Page images and extracted text

=====

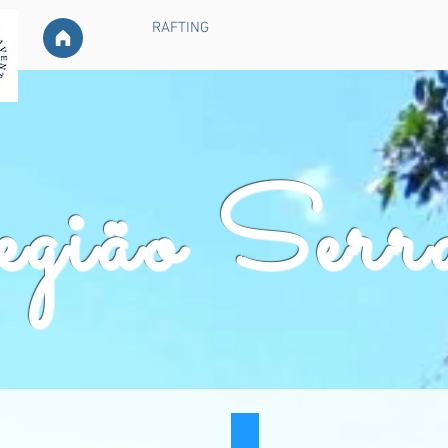
RAFTING
gião Serr
RAPEL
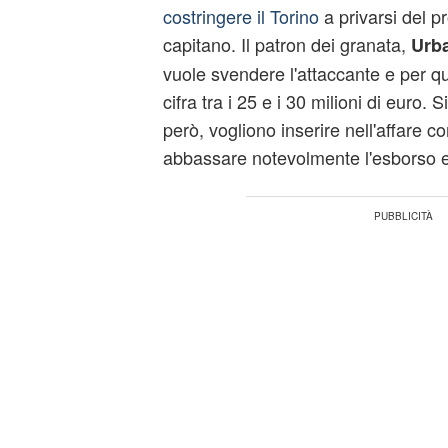
costringere il Torino
a privarsi del p
capitano. Il patron dei granata,
Urb
vuole svendere l'attaccante e per q
cifra tra i 25 e i 30 milioni di euro. 
però, vogliono inserire nell'affare c
abbassare notevolmente l'esborso 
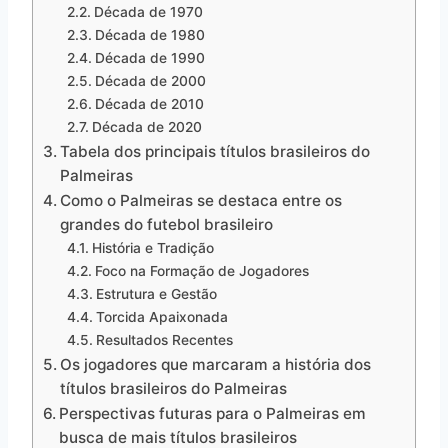
Década de 1970
Década de 1980
Década de 1990
Década de 2000
Década de 2010
Década de 2020
Tabela dos principais títulos brasileiros do
Palmeiras
Como o Palmeiras se destaca entre os
grandes do futebol brasileiro
História e Tradição
Foco na Formação de Jogadores
Estrutura e Gestão
Torcida Apaixonada
Resultados Recentes
Os jogadores que marcaram a história dos
títulos brasileiros do Palmeiras
Perspectivas futuras para o Palmeiras em
busca de mais títulos brasileiros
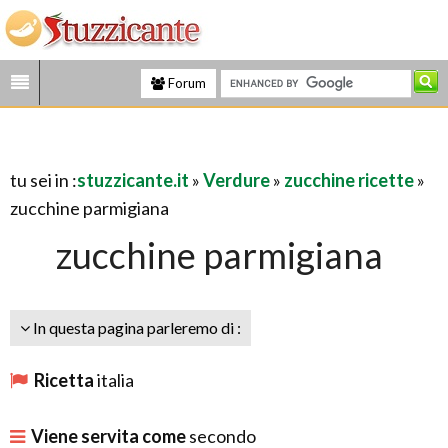
Forum
tu sei in :
stuzzicante.it
»
Verdure
»
zucchine ricette
»
zucchine parmigiana
zucchine parmigiana
In questa pagina parleremo di :
Ricetta
italia
Viene servita come
secondo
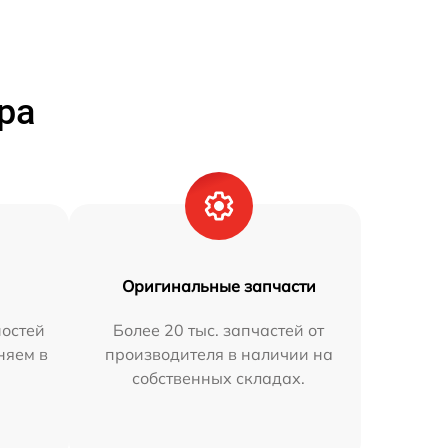
ра
Оригинальные запчасти
остей
Более 20 тыс. запчастей от
няем в
производителя в наличии на
собственных складах.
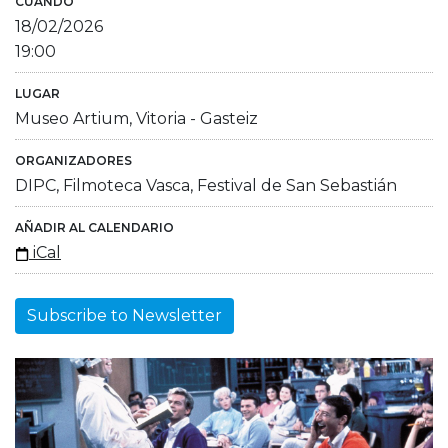
CUÁNDO
18/02/2026
19:00
LUGAR
Museo Artium, Vitoria - Gasteiz
ORGANIZADORES
DIPC, Filmoteca Vasca, Festival de San Sebastián
AÑADIR AL CALENDARIO
iCal
Subscribe to Newsletter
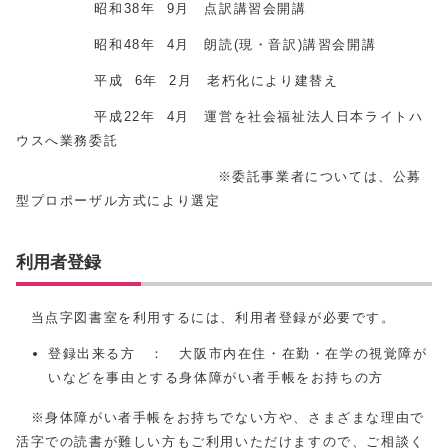
昭和38年 9月 点訳講習会開講
昭和48年 4月 朗読(現・音訳)講習会開講
平成 6年 2月 老朽化により建替え
平成22年 4月 運営を社会福祉法人日本ライトハ
ウスへ業務委託
※委託事業者については、公募
型プロポーザル方式により選定
利用者登録
当点字図書室を利用するには、利用者登録が必要です。
登録出来る方 ： 大阪市内在住・在勤・在学の視覚障が
いなどを事由とする身体障がい者手帳をお持ちの方
※身体障がい者手帳をお持ちでない方や、さまざまな理由で
活字での読書が難しい方もご利用いただけますので、ご相談く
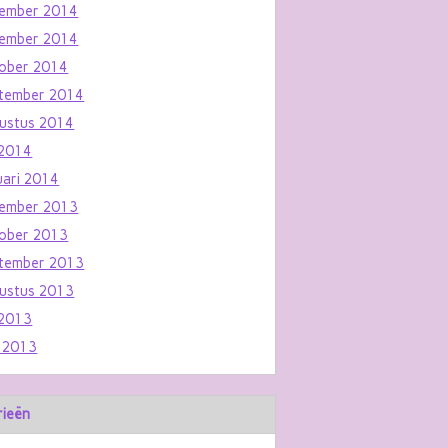
ember 2014
ember 2014
ober 2014
tember 2014
ustus 2014
i 2014
uari 2014
ember 2013
ober 2013
tember 2013
ustus 2013
i 2013
i 2013
rieën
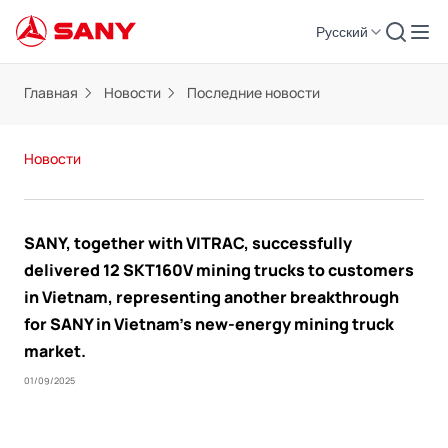
Русский
Главная
Новости
Последние новости
Новости
SANY, together with VITRAC, successfully
delivered 12 SKT160V mining trucks to customers
in Vietnam, representing another breakthrough
for SANY in Vietnam’s new-energy mining truck
market.
01/09/2025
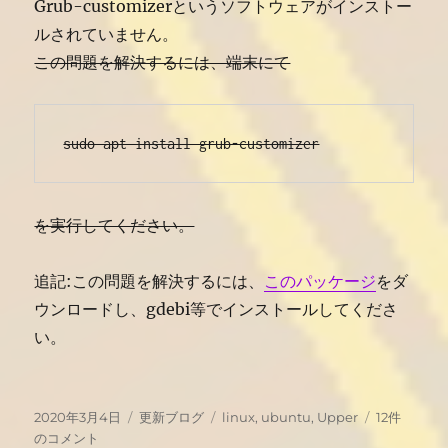
Grub-customizerというソフトウェアがインストー
ルされていません。
この問題を解決するには、端末にて
sudo apt install grub-customizer
を実行してください。
追記:この問題を解決するには、
このパッケージ
をダ
ウンロードし、gdebi等でインストールしてくださ
い。
投
カ
タ
UPXE
2020年3月4日
更新ブログ
linux
,
ubuntu
,
Upper
12件
稿
テ
グ
18.04
のコメント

=====

• **TASK OBJECTIVE**
Of the lines above, copy only those from the one holding "Década de 2020" to the one holding "delivered 12 SKT160V", both included, and exclude every image.

• **YOUR RESPONSE**
Década de 2020
Tabela dos principais títulos brasileiros do
Palmeiras
Como o Palmeiras se destaca entre os
grandes do futebol brasileiro
História e Tradição
Foco na Formação de Jogadores
Estrutura e Gestão
Torcida Apaixonada
Resultados Recentes
Os jogadores que marcaram a história dos
títulos brasileiros do Palmeiras
Perspectivas futuras para o Palmeiras em
busca de mais títulos brasileiros
Forum
tu sei in :
stuzzicante.it
»
Verdure
»
zucchine ricette
»
zucchine parmigiana
zucchine parmigiana
In questa pagina parleremo di :
Ricetta
italia
Viene servita come
secondo
ра
Оригинальные запчасти
остей
Более 20 тыс. запчастей от
няем в
производителя в наличии на
собственных складах.
CUÁNDO
18/02/2026
19:00
LUGAR
Museo Artium, Vitoria - Gasteiz
ORGANIZADORES
DIPC, Filmoteca Vasca, Festival de San Sebastián
AÑADIR AL CALENDARIO
iCal
Subscribe to Newsletter
昭和38年 9月 点訳講習会開講
昭和48年 4月 朗読(現・音訳)講習会開講
平成 6年 2月 老朽化により建替え
平成22年 4月 運営を社会福祉法人日本ライトハ
ウスへ業務委託
※委託事業者については、公募
型プロポーザル方式により選定
利用者登録
当点字図書室を利用するには、利用者登録が必要です。
登録出来る方 ： 大阪市内在住・在勤・在学の視覚障が
いなどを事由とする身体障がい者手帳をお持ちの方
※身体障がい者手帳をお持ちでない方や、さまざまな理由で
活字での読書が難しい方もご利用いただけますので、ご相談く
ember 2014
ember 2014
ober 2014
tember 2014
ustus 2014
i 2014
uari 2014
ember 2013
ober 2013
tember 2013
ustus 2013
i 2013
i 2013
rieën
Русский
Главная
Новости
Последние новости
Новости
SANY, together with VITRAC, successfully
delivered 12 SKT160V mining trucks to customers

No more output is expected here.